Unsymmetric rod to plate rotary friction welding of dissimilar martensitic stainless steel and low carbon steel for automotive applications–mathematical modeling and optimization

In this investigation, dissimilar rod to plate joints of AISI 431 martensitic stainless steel (MSS) and AISI 1018 low carbon steel (LCS) are developed using rotary friction welding (RFW) for automotive applications. RFW being a solid-state welding (SSW) process is employed to avoid the problems in fusion welding of dissimilar materials and unsymmetrical joint configuration particularly solidification cracking, wider heat affected zone (HAZ), evolution of detrimental phases and distortion. The RFW parameters specifically friction pressure/friction time (FRNP/FRNT), forging pressure/forging time (FRGP/FRGT) and rotational speed (RTSP) were optimized using response surface methodology (RSM) to maximize tensile strength (TS) and weld interface hardness (WIH) of MSS/LCS rod to plate joints. The parametric mathematical models (PMMs) were developed to predict TS and WIH of MSS/LCS rod to plate joints. The 3D response surfaces were developed using PMMs which show the optimum conditions of RFW parameters for obtaining greater TS and WIH of MSS/LCS rod to plate joints.
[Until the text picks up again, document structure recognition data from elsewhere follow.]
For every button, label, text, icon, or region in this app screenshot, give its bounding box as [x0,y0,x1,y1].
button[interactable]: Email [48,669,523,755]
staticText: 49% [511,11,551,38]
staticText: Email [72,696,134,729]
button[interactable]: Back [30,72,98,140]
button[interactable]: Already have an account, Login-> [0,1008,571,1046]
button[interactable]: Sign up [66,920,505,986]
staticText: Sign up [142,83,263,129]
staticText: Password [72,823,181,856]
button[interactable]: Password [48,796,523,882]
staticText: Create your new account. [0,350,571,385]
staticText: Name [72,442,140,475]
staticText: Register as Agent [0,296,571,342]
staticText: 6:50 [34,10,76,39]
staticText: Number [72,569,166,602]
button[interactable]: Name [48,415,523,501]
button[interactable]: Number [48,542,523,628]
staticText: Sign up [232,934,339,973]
The direct and interaction effect of RFW parameters on performance characteristics of rod to plate joints was analyzed from 3D response surfaces. The microstructural characteristics of MSS/LCS rod to plate joints developed using optimized parameters were analyzed using optical microscopy. The phase analysis of joint interface was studied using X-ray diffraction (XRD) analysis. Results showed that the MSS/LCS rod to plate joints developed using FRNP/FRNT of 7.14 MPa/s, FRGP/FRGT of 7.14 MPa/s and RTSP of 26.66 rps exhibited greater TS and WIH of 650 MPa and 515 HV 0.5 respectively. The greater TS and WIH of dissimilar MSS/LCS rod to plate joints is attributed to the evolution of finer acicular martensitic structure in weld zone and narrower HAZ.